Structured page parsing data
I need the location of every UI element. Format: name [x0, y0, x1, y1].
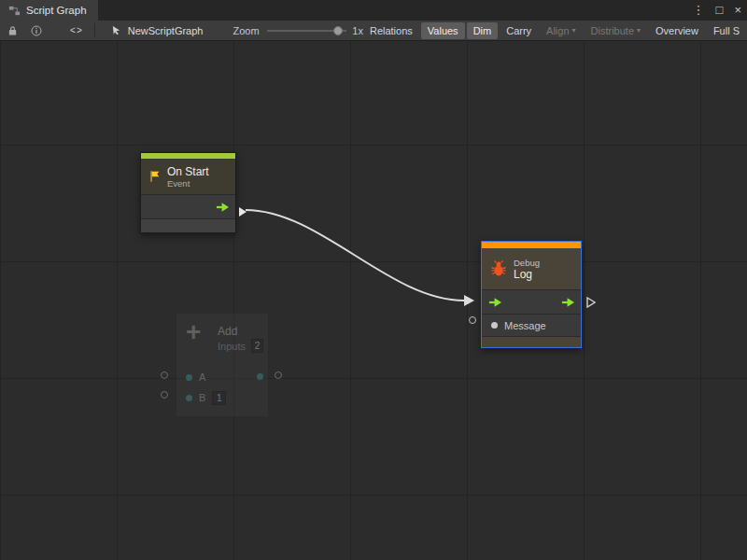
node-add-dimmed[interactable]: + Add Inputs 2 A B 1: [159, 313, 286, 417]
lock-icon[interactable]: [7, 24, 19, 37]
script-graph-icon: [7, 4, 21, 17]
tab-title: Script Graph: [26, 5, 87, 16]
input-b-port[interactable]: [161, 391, 168, 399]
b-value-field[interactable]: 1: [212, 391, 226, 405]
input-row-a[interactable]: A: [176, 368, 268, 386]
flag-icon: [148, 170, 162, 183]
node-debug-log[interactable]: Debug Log Message: [481, 241, 582, 348]
input-a-label: A: [199, 371, 205, 383]
overview-button[interactable]: Overview: [649, 22, 705, 39]
trigger-out-port[interactable]: [238, 204, 247, 216]
zoom-label: Zoom: [233, 25, 259, 36]
window-controls: ⋮ □ ×: [693, 0, 741, 21]
node-category: Debug: [514, 258, 540, 268]
debug-footer: [482, 336, 581, 347]
debug-accent-bar: [482, 242, 581, 248]
chevron-down-icon: ▾: [637, 26, 641, 35]
inputs-label: Inputs: [218, 341, 246, 352]
zoom-value: 1x: [352, 25, 363, 36]
distribute-label: Distribute: [591, 25, 634, 36]
align-button[interactable]: Align ▾: [540, 22, 582, 39]
script-graph-window: Script Graph ⋮ □ × <> NewScriptGraph Zoo…: [0, 0, 747, 560]
distribute-button[interactable]: Distribute ▾: [585, 22, 647, 39]
input-a-port[interactable]: [161, 371, 168, 379]
flow-in-arrow-icon[interactable]: [488, 296, 501, 309]
plus-icon: +: [186, 317, 201, 347]
node-on-start[interactable]: On Start Event: [140, 152, 236, 233]
message-input-port[interactable]: [469, 316, 476, 324]
node-subtitle: Event: [167, 178, 209, 189]
port-dot[interactable]: [186, 374, 192, 381]
add-node-body[interactable]: + Add Inputs 2 A B 1: [176, 313, 269, 417]
values-button[interactable]: Values: [421, 22, 465, 39]
close-icon[interactable]: ×: [734, 0, 741, 21]
graph-name[interactable]: NewScriptGraph: [128, 25, 204, 36]
flow-arrow-icon: [216, 201, 229, 214]
bug-icon: [489, 259, 508, 278]
node-title: Log: [514, 268, 540, 281]
input-b-label: B: [199, 392, 205, 403]
fullscreen-button[interactable]: Full S: [707, 22, 746, 39]
on-start-header[interactable]: On Start Event: [141, 159, 235, 194]
carry-button[interactable]: Carry: [500, 22, 538, 39]
debug-flow-row[interactable]: [482, 289, 581, 314]
inputs-count-field[interactable]: 2: [251, 339, 263, 353]
align-label: Align: [546, 25, 569, 36]
info-icon[interactable]: [30, 24, 42, 37]
flow-out-arrow-icon[interactable]: [561, 296, 574, 309]
node-title: On Start: [167, 165, 209, 178]
trigger-out-port[interactable]: [586, 295, 596, 306]
dim-button[interactable]: Dim: [467, 22, 499, 39]
graph-canvas[interactable]: On Start Event Debug: [0, 41, 747, 560]
on-start-output-row[interactable]: [141, 194, 235, 218]
toolbar-separator: [94, 23, 95, 38]
menu-icon[interactable]: ⋮: [693, 0, 705, 21]
port-dot[interactable]: [186, 395, 192, 401]
input-row-b[interactable]: B 1: [176, 388, 268, 407]
relations-button[interactable]: Relations: [363, 22, 419, 39]
zoom-slider[interactable]: [267, 24, 347, 37]
window-tab-bar: Script Graph ⋮ □ ×: [0, 0, 747, 21]
maximize-icon[interactable]: □: [716, 0, 724, 21]
debug-log-header[interactable]: Debug Log: [482, 248, 581, 289]
zoom-slider-knob[interactable]: [333, 26, 343, 35]
message-port-label: Message: [504, 320, 546, 331]
sum-output-port[interactable]: [275, 371, 282, 379]
chevron-down-icon: ▾: [572, 26, 576, 35]
code-icon[interactable]: <>: [70, 24, 83, 37]
debug-message-row[interactable]: Message: [482, 314, 581, 336]
message-port-dot[interactable]: [491, 322, 498, 329]
on-start-footer: [141, 218, 235, 232]
node-title: Add: [218, 325, 237, 338]
connection-wire: [0, 41, 747, 560]
output-port-dot[interactable]: [257, 373, 263, 380]
pointer-icon: [110, 24, 122, 37]
graph-toolbar: <> NewScriptGraph Zoom 1x Relations Valu…: [0, 21, 747, 41]
tab-script-graph[interactable]: Script Graph: [0, 0, 98, 21]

→ **Work to complete**
Retype the records exactly, but skip the pictures.

→ **Answer**
I need the location of every UI element. Format: name [x0, y0, x1, y1].
node-add-dimmed[interactable]: + Add Inputs 2 A B 1: [159, 313, 286, 417]
lock-icon[interactable]: [7, 24, 19, 37]
script-graph-icon: [7, 4, 21, 17]
tab-title: Script Graph: [26, 5, 87, 16]
input-b-port[interactable]: [161, 391, 168, 399]
b-value-field[interactable]: 1: [212, 391, 226, 405]
input-row-a[interactable]: A: [176, 368, 268, 386]
flag-icon: [148, 170, 162, 183]
node-debug-log[interactable]: Debug Log Message: [481, 241, 582, 348]
input-a-label: A: [199, 371, 205, 383]
overview-button[interactable]: Overview: [649, 22, 705, 39]
trigger-out-port[interactable]: [238, 204, 247, 216]
zoom-label: Zoom: [233, 25, 259, 36]
window-controls: ⋮ □ ×: [693, 0, 741, 21]
node-category: Debug: [514, 258, 540, 268]
debug-footer: [482, 336, 581, 347]
debug-accent-bar: [482, 242, 581, 248]
chevron-down-icon: ▾: [637, 26, 641, 35]
inputs-label: Inputs: [218, 341, 246, 352]
zoom-value: 1x: [352, 25, 363, 36]
distribute-label: Distribute: [591, 25, 634, 36]
align-button[interactable]: Align ▾: [540, 22, 582, 39]
script-graph-window: Script Graph ⋮ □ × <> NewScriptGraph Zoo…: [0, 0, 747, 560]
distribute-button[interactable]: Distribute ▾: [585, 22, 647, 39]
input-a-port[interactable]: [161, 371, 168, 379]
flow-in-arrow-icon[interactable]: [488, 296, 501, 309]
plus-icon: +: [186, 317, 201, 347]
node-on-start[interactable]: On Start Event: [140, 152, 236, 233]
message-input-port[interactable]: [469, 316, 476, 324]
node-subtitle: Event: [167, 178, 209, 189]
port-dot[interactable]: [186, 374, 192, 381]
add-node-body[interactable]: + Add Inputs 2 A B 1: [176, 313, 269, 417]
values-button[interactable]: Values: [421, 22, 465, 39]
close-icon[interactable]: ×: [734, 0, 741, 21]
graph-name[interactable]: NewScriptGraph: [128, 25, 204, 36]
flow-arrow-icon: [216, 201, 229, 214]
bug-icon: [489, 259, 508, 278]
node-title: Log: [514, 268, 540, 281]
input-b-label: B: [199, 392, 205, 403]
fullscreen-button[interactable]: Full S: [707, 22, 746, 39]
on-start-header[interactable]: On Start Event: [141, 159, 235, 194]
carry-button[interactable]: Carry: [500, 22, 538, 39]
debug-flow-row[interactable]: [482, 289, 581, 314]
inputs-count-field[interactable]: 2: [251, 339, 263, 353]
align-label: Align: [546, 25, 569, 36]
info-icon[interactable]: [30, 24, 42, 37]
flow-out-arrow-icon[interactable]: [561, 296, 574, 309]
node-title: On Start: [167, 165, 209, 178]
trigger-out-port[interactable]: [586, 295, 596, 306]
dim-button[interactable]: Dim: [467, 22, 499, 39]
graph-canvas[interactable]: On Start Event Debug: [0, 41, 747, 560]
on-start-output-row[interactable]: [141, 194, 235, 218]
toolbar-separator: [94, 23, 95, 38]
menu-icon[interactable]: ⋮: [693, 0, 705, 21]
port-dot[interactable]: [186, 395, 192, 401]
input-row-b[interactable]: B 1: [176, 388, 268, 407]
relations-button[interactable]: Relations: [363, 22, 419, 39]
zoom-slider[interactable]: [267, 24, 347, 37]
window-tab-bar: Script Graph ⋮ □ ×: [0, 0, 747, 21]
maximize-icon[interactable]: □: [716, 0, 724, 21]
debug-log-header[interactable]: Debug Log: [482, 248, 581, 289]
zoom-slider-knob[interactable]: [333, 26, 343, 35]
message-port-label: Message: [504, 320, 546, 331]
sum-output-port[interactable]: [275, 371, 282, 379]
chevron-down-icon: ▾: [572, 26, 576, 35]
code-icon[interactable]: <>: [70, 24, 83, 37]
debug-message-row[interactable]: Message: [482, 314, 581, 336]
message-port-dot[interactable]: [491, 322, 498, 329]
on-start-footer: [141, 218, 235, 232]
node-title: Add: [218, 325, 237, 338]
connection-wire: [0, 41, 747, 560]
output-port-dot[interactable]: [257, 373, 263, 380]
pointer-icon: [110, 24, 122, 37]
graph-toolbar: <> NewScriptGraph Zoom 1x Relations Valu…: [0, 21, 747, 41]
tab-script-graph[interactable]: Script Graph: [0, 0, 98, 21]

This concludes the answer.